══ DATASET EXTRACT ══

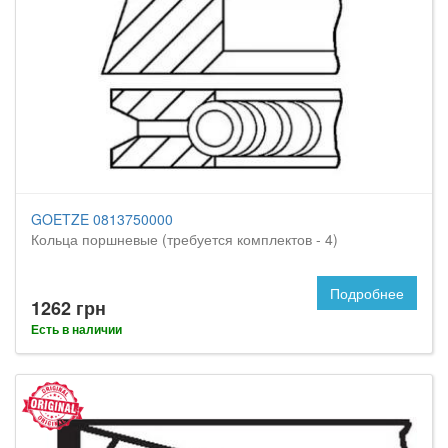
GOETZE 0813750000
Кольца поршневые (требуется комплектов - 4)
Подробнее
1262 грн
Есть в наличии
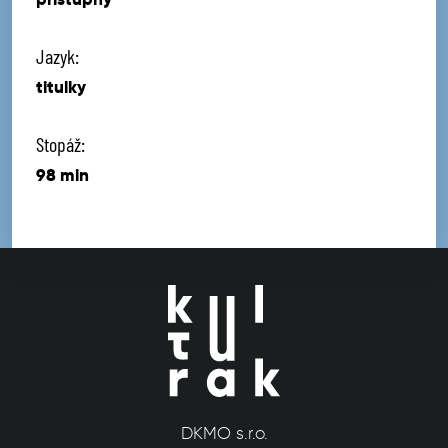
Jazyk:
titulky
Stopáž:
98 min
DKMO s.r.o.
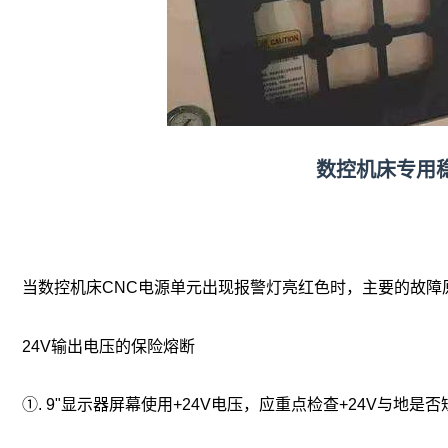
数控机床专用
当数控机床CNC电源单元出现报警灯亮红色时，主要的故障
24V输出电压的保险熔断
①. 9"显示器屏幕使用+24V电压，应重点检查+24V与地是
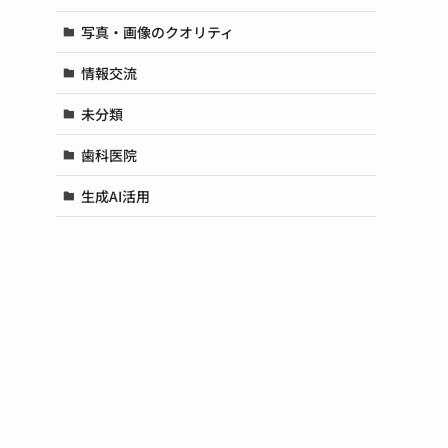
写真・画像のクオリティ
情報交流
未分類
歯科医院
生成AI活用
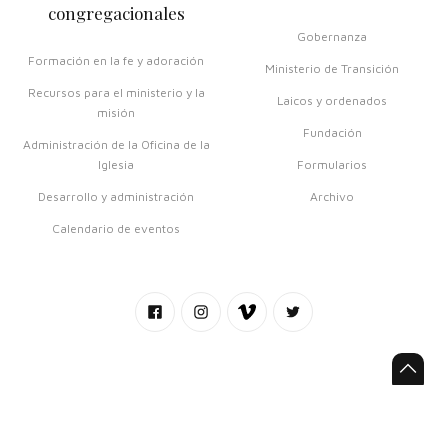
congregacionales
Gobernanza
Formación en la fe y adoración
Ministerio de Transición
Recursos para el ministerio y la
Laicos y ordenados
misión
Fundación
Administración de la Oficina de la
Iglesia
Formularios
Desarrollo y administración
Archivo
Calendario de eventos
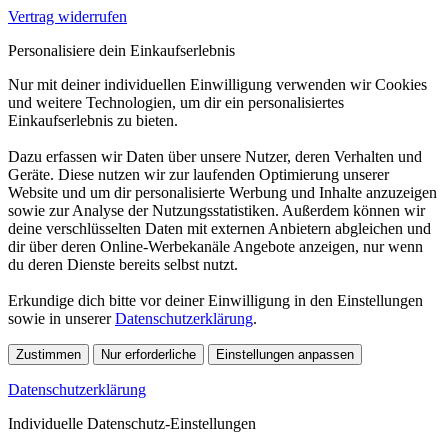
Vertrag widerrufen
Personalisiere dein Einkaufserlebnis
Nur mit deiner individuellen Einwilligung verwenden wir Cookies
und weitere Technologien, um dir ein personalisiertes
Einkaufserlebnis zu bieten.
Dazu erfassen wir Daten über unsere Nutzer, deren Verhalten und
Geräte. Diese nutzen wir zur laufenden Optimierung unserer
Website und um dir personalisierte Werbung und Inhalte anzuzeigen
sowie zur Analyse der Nutzungsstatistiken. Außerdem können wir
deine verschlüsselten Daten mit externen Anbietern abgleichen und
dir über deren Online-Werbekanäle Angebote anzeigen, nur wenn
du deren Dienste bereits selbst nutzt.
Erkundige dich bitte vor deiner Einwilligung in den Einstellungen
sowie in unserer
Datenschutzerklärung
.
Zustimmen
Nur erforderliche
Einstellungen anpassen
Datenschutzerklärung
Individuelle Datenschutz-Einstellungen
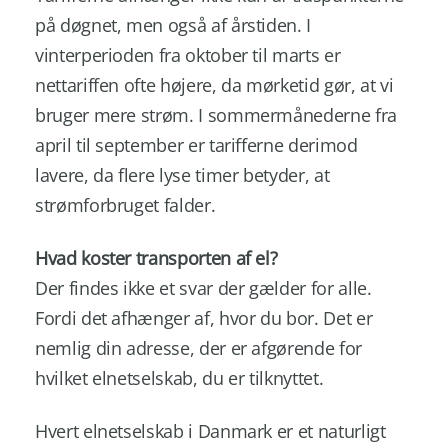
på døgnet, men også af årstiden. I
vinterperioden fra oktober til marts er
nettariffen ofte højere
, da mørketid gør, at vi
bruger mere strøm. I sommermånederne fra
april til september er tarifferne derimod
lavere, da flere lyse timer betyder, at
strømforbruget falder.
Hvad koster transporten af el?
Der findes ikke et svar der gælder for alle.
Fordi det afhænger af, hvor du bor. Det er
nemlig din adresse, der er afgørende for
hvilket elnetselskab, du er tilknyttet.
Hvert elnetselskab i Danmark er et naturligt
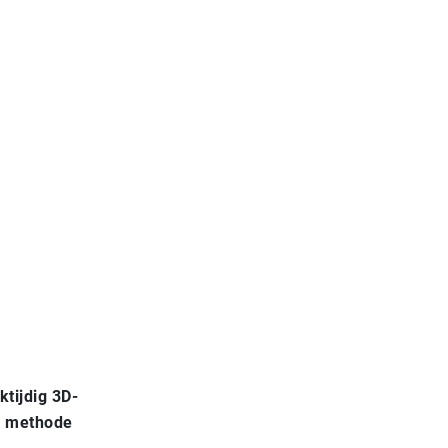
tijdig 3D-
De methode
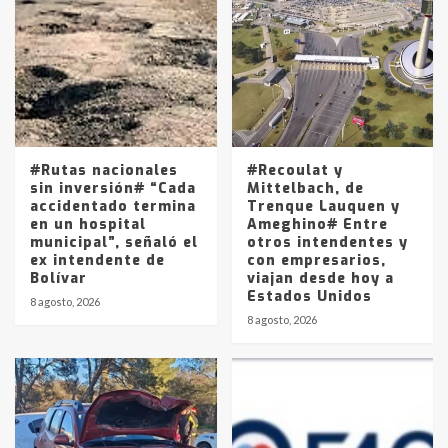
Accidente en Ruta 5: falleció un
joven de Trenque Lauquen
4
Los precios de los combustibles en
La Pampa, desde YPF hasta Axion
entre 857 a 1338 pesos
5
#Rutas nacionales
#Recoulat y
sin inversión# “Cada
Mittelbach, de
accidentado termina
Trenque Lauquen y
en un hospital
Ameghino# Entre
municipal”, señaló el
otros intendentes y
ex intendente de
con empresarios,
Bolívar
viajan desde hoy a
Estados Unidos
8 agosto, 2026
8 agosto, 2026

═══

WORK INSTRUCTIONS
Take the line that contains "Trenque Lauquen y" and each line after it down to the last of the records, and retype them exactly; add nothing else.

EXERCISE SOLUTION
Trenque Lauquen y
en un hospital
Ameghino# Entre
municipal”, señaló el
otros intendentes y
ex intendente de
con empresarios,
Bolívar
viajan desde hoy a
Estados Unidos
8 agosto, 2026
8 agosto, 2026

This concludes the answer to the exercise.